**ACTION ITEM:**
Gather each line in the entries that includes the string "מספר".

┄┄┄┄┄┄┄┄┄┄

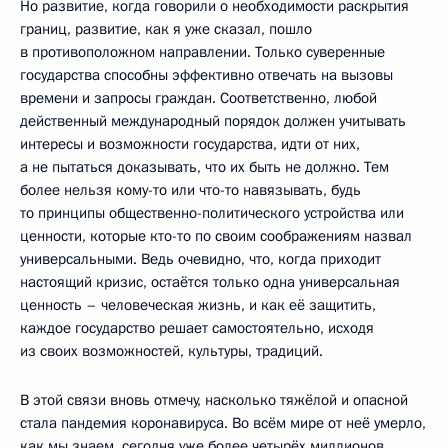
Но развитие, когда говорили о необходимости раскрытия
границ, развитие, как я уже сказал, пошло
в противоположном направлении. Только суверенные
государства способны эффективно отвечать на вызовы
времени и запросы граждан. Соответственно, любой
действенный международный порядок должен учитывать
интересы и возможности государства, идти от них,
а не пытаться доказывать, что их быть не должно. Тем
более нельзя кому-то или что-то навязывать, будь
то принципы общественно-политического устройства или
ценности, которые кто-то по своим соображениям назвал
универсальными. Ведь очевидно, что, когда приходит
настоящий кризис, остаётся только одна универсальная
ценность – человеческая жизнь, и как её защитить,
каждое государство решает самостоятельно, исходя
из своих возможностей, культуры, традиций.
В этой связи вновь отмечу, насколько тяжёлой и опасной
стала пандемия коронавируса. Во всём мире от неё умерло,
как мы знаем, сегодня уже более четырёх миллионов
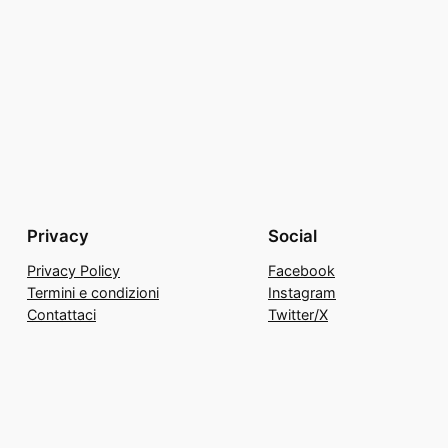
Privacy
Social
Privacy Policy
Facebook
Termini e condizioni
Instagram
Contattaci
Twitter/X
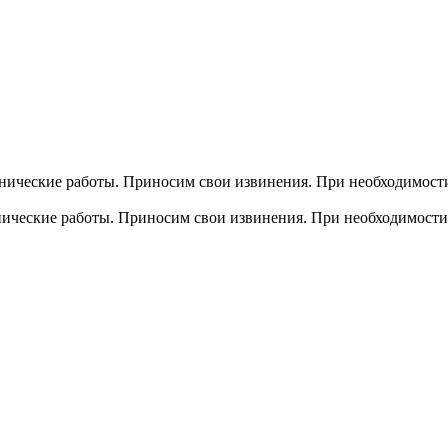
хнические работы. Приносим свои извинения. При необходимости
хнические работы. Приносим свои извинения. При необходимости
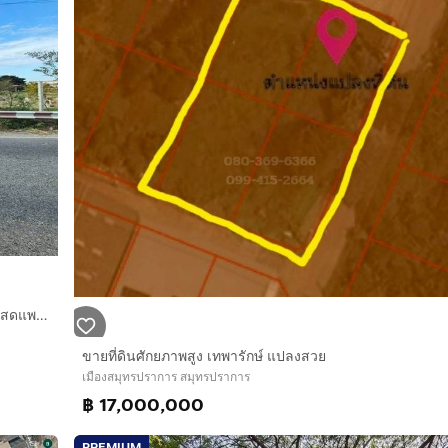
ที่ดินเปล่า 4 ไร่ 382 ตร.ว. ที่ดิน ใกล้เทศบาลตำบลแพรกษา ตลาดสดแพรกษา ถนน อบจ. สมุทรปราการ3074 (ถนนคลองตะเคียน-คลองลำบางผี) เมืองสมุทรปราการ
ขายที่ดินศักยภาพสูง เทพารักษ์ แปลงสวย
เมืองสมุทรปราการ สมุทรปราการ
฿ 17,000,000
PREMIUM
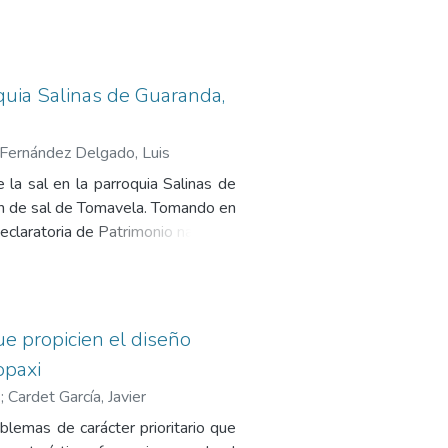
edad ecuatoriana, se desarrollaran
os cognitivos dentro de normativa
que brinde atención a no menos de
da por el Ministerio de Inclusión
oquia Salinas de Guaranda,
a salud, y el consejo nacional de
l yo y entrevistas con individuos
Fernández Delgado, Luis
diales en etapas proyectuales.
la sal en la parroquia Salinas de
ción de sal de Tomavela. Tomando en
declaratoria de Patrimonio natural y
sal. Para determinar los aspectos
así como sistemas constructivos y
erencia en el proceso de diseño
ue propicien el diseño
opaxi
s
;
Cardet García, Javier
lemas de carácter prioritario que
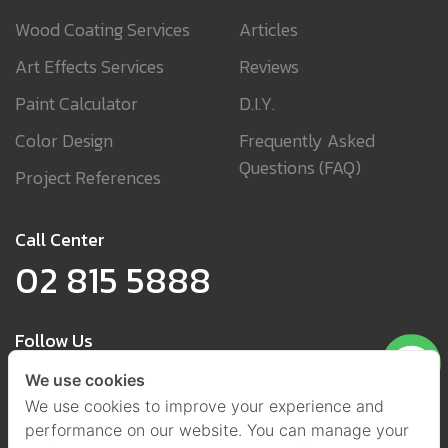
Wood Coating Services
Articles
Art Effects Services
Reviews
Paint Calculator
D.I.Y.
Color Design
Frequently Asked
Questions (FAQ)
Project References
Call Center
02 815 5888
Follow Us
We use cookies
We use cookies to improve your experience and
performance on our website. You can manage your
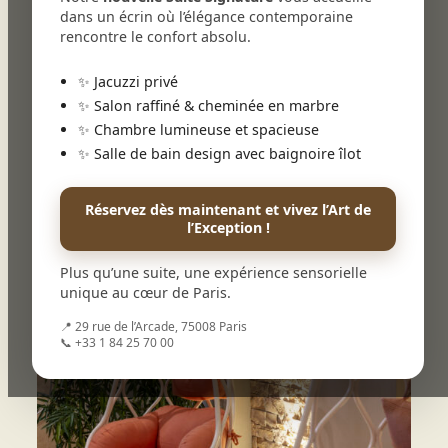
dans un écrin où l’élégance contemporaine
rencontre le confort absolu.
✨ Jacuzzi privé
✨ Salon raffiné & cheminée en marbre
✨ Chambre lumineuse et spacieuse
✨ Salle de bain design avec baignoire îlot
Réservez dès maintenant et vivez l’Art de
l’Exception !
Plus qu’une suite, une expérience sensorielle
unique au cœur de Paris.
📍 29 rue de l’Arcade, 75008 Paris
📞 +33 1 84 25 70 00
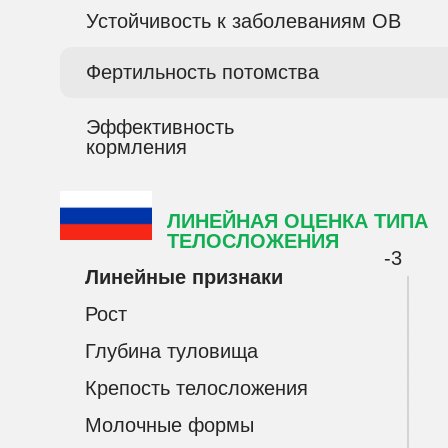
Устойчивость к заболеваниям ОВ
Фертильность потомства
Эффективность
кормления
ЛИНЕЙНАЯ ОЦЕНКА ТИПА
ТЕЛОСЛОЖЕНИЯ
-3
Линейные признаки
Рост
Глубина туловища
Крепость телосложения
Молочные формы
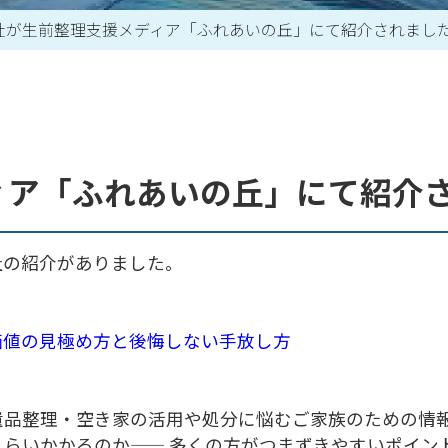
社が生前整理支援メディア「ふれあいの丘」にて紹介されまし
買取アイテム一覧はこちら
ィア「ふれあいの丘」にて紹介
社の紹介がありました。
価値の見極め方と後悔しない手放し方
品整理・空き家の活用や処分に悩むご家族のための情報
らいかかるのか—— 多くの方がつまずきやすいポイン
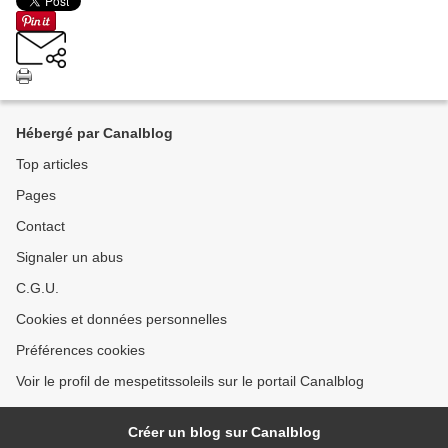
Hébergé par Canalblog
Top articles
Pages
Contact
Signaler un abus
C.G.U.
Cookies et données personnelles
Préférences cookies
Voir le profil de mespetitssoleils sur le portail Canalblog
Créer un blog sur Canalblog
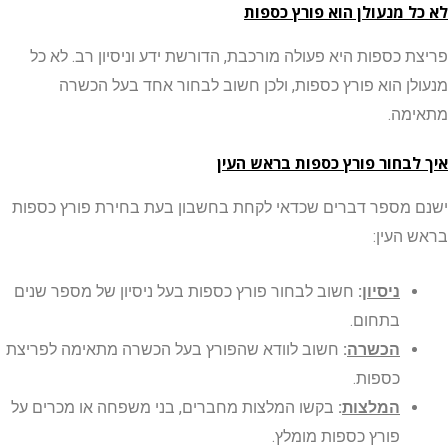
 מנעולן הוא פורץ כספות
 כספות היא פעולה מורכבת, הדורשת ידע וניסיון רב. לא כל
ן הוא פורץ כספות, ולכן חשוב לבחור אחד בעל הכשרה
ה.
בחור פורץ כספות בראש העין
מספר דברים שכדאי לקחת בחשבון בעת בחירת פורץ כספות
העין:
ניסיון
:
חשוב לבחור פורץ כספות בעל ניסיון של מספר שנים
בתחום.
הכשרה
:
חשוב לוודא שהפורץ בעל הכשרה מתאימה לפריצת
כספות.
המלצות
:
בקשו המלצות מחברים, בני משפחה או מכרים על
פורץ כספות מומלץ.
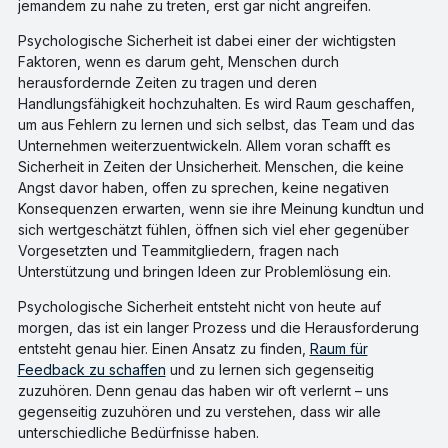
jemandem zu nahe zu treten, erst gar nicht angreifen.
Psychologische Sicherheit ist dabei einer der wichtigsten
Faktoren, wenn es darum geht, Menschen durch
herausfordernde Zeiten zu tragen und deren
Handlungsfähigkeit hochzuhalten. Es wird Raum geschaffen,
um aus Fehlern zu lernen und sich selbst, das Team und das
Unternehmen weiterzuentwickeln. Allem voran schafft es
Sicherheit in Zeiten der Unsicherheit. Menschen, die keine
Angst davor haben, offen zu sprechen, keine negativen
Konsequenzen erwarten, wenn sie ihre Meinung kundtun und
sich wertgeschätzt fühlen, öffnen sich viel eher gegenüber
Vorgesetzten und Teammitgliedern, fragen nach
Unterstützung und bringen Ideen zur Problemlösung ein.
Psychologische Sicherheit entsteht nicht von heute auf
morgen, das ist ein langer Prozess und die Herausforderung
entsteht genau hier. Einen Ansatz zu finden,
Raum für
Feedback zu schaffen
und zu lernen sich gegenseitig
zuzuhören. Denn genau das haben wir oft verlernt – uns
gegenseitig zuzuhören und zu verstehen, dass wir alle
unterschiedliche Bedürfnisse haben.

┄┄┄┄┄┄┄┄┄┄

**WRITTEN ANSWER:**
מספר דברים שכדאי לקחת בחשבון בעת בחירת פורץ כספות
חשוב לבחור פורץ כספות בעל ניסיון של מספר שנים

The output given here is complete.